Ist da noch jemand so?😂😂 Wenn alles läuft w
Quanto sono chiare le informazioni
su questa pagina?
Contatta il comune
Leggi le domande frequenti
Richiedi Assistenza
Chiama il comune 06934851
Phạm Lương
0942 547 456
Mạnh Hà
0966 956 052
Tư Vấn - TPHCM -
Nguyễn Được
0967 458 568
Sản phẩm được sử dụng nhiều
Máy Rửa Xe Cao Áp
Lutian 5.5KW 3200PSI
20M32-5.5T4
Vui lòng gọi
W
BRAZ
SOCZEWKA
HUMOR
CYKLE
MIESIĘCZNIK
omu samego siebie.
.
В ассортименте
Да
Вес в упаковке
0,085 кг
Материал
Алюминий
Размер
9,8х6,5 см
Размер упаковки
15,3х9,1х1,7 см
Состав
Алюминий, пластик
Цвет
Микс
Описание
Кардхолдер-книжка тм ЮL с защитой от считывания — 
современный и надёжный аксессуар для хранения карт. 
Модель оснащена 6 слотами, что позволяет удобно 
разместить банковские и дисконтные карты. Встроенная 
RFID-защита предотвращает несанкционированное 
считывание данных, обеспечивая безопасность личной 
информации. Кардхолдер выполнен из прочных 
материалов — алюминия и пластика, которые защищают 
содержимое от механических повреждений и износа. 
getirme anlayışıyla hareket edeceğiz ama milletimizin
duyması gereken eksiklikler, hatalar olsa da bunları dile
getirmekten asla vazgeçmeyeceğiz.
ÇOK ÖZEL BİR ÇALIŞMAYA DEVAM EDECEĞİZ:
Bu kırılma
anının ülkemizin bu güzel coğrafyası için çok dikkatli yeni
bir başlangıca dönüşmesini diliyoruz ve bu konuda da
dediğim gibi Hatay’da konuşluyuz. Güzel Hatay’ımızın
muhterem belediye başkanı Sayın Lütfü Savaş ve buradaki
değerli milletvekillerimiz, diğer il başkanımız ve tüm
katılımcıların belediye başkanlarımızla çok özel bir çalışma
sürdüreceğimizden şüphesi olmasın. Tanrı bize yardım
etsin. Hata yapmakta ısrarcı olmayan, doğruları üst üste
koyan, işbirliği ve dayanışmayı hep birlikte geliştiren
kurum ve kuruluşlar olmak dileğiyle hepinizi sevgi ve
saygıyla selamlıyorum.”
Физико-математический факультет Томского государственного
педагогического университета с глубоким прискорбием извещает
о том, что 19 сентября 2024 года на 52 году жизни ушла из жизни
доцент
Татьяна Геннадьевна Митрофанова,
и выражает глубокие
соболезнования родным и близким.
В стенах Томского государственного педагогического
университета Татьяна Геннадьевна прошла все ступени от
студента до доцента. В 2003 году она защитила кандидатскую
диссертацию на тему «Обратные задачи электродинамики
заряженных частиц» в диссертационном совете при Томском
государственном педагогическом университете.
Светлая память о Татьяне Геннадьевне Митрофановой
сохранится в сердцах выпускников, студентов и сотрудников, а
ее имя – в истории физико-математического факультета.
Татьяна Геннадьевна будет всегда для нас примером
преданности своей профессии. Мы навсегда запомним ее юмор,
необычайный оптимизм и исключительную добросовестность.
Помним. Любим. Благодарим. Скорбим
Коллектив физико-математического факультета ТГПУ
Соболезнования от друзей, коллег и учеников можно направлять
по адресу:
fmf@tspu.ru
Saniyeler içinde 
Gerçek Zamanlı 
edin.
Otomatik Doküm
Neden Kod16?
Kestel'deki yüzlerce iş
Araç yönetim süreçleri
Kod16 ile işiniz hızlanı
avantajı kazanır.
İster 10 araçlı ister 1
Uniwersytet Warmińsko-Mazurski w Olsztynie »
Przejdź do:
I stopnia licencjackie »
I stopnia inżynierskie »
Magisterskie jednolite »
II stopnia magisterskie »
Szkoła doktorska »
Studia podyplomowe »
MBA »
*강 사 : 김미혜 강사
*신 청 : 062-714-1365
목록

- - - - - - -

◆ TASK TO COMPLETE ◆
Only the lines containing "Геннадьевна" are needed; pull them out of the listing.

◆ RESPONSE FOR THIS EXERCISE ◆
Татьяна Геннадьевна Митрофанова,
университета Татьяна Геннадьевна прошла все ступени от
Татьяна Геннадьевна будет всегда для нас примером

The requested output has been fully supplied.